**AIM OF THE TASK**
Return exactly the lines below, starting with the one that has "ей Клименко" and going on through the one that has "сандр Липенко".
········
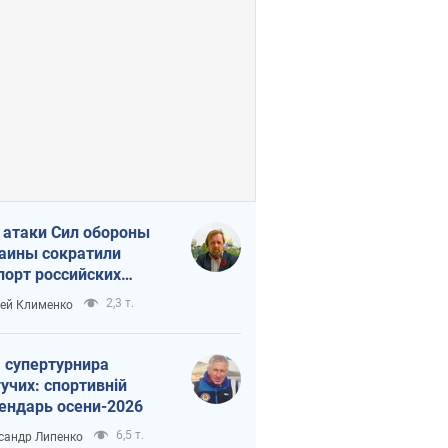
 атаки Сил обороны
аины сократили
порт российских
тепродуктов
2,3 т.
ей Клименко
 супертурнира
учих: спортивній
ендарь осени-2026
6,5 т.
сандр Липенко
········
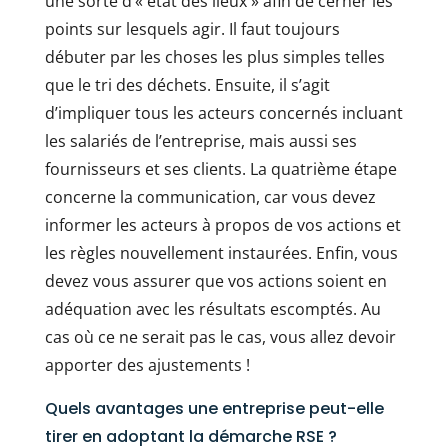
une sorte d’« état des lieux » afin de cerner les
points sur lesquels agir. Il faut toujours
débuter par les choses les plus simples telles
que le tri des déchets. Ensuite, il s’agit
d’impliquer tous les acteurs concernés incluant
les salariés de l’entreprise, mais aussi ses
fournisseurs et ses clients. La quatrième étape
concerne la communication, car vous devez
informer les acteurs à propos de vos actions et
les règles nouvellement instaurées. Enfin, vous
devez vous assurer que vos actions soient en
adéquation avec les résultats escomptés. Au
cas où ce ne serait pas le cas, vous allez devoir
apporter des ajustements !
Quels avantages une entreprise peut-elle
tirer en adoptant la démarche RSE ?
········
**TASK SOLUTION**
ей Клименко
 супертурнира
учих: спортивній
ендарь осени-2026
6,5 т.
сандр Липенко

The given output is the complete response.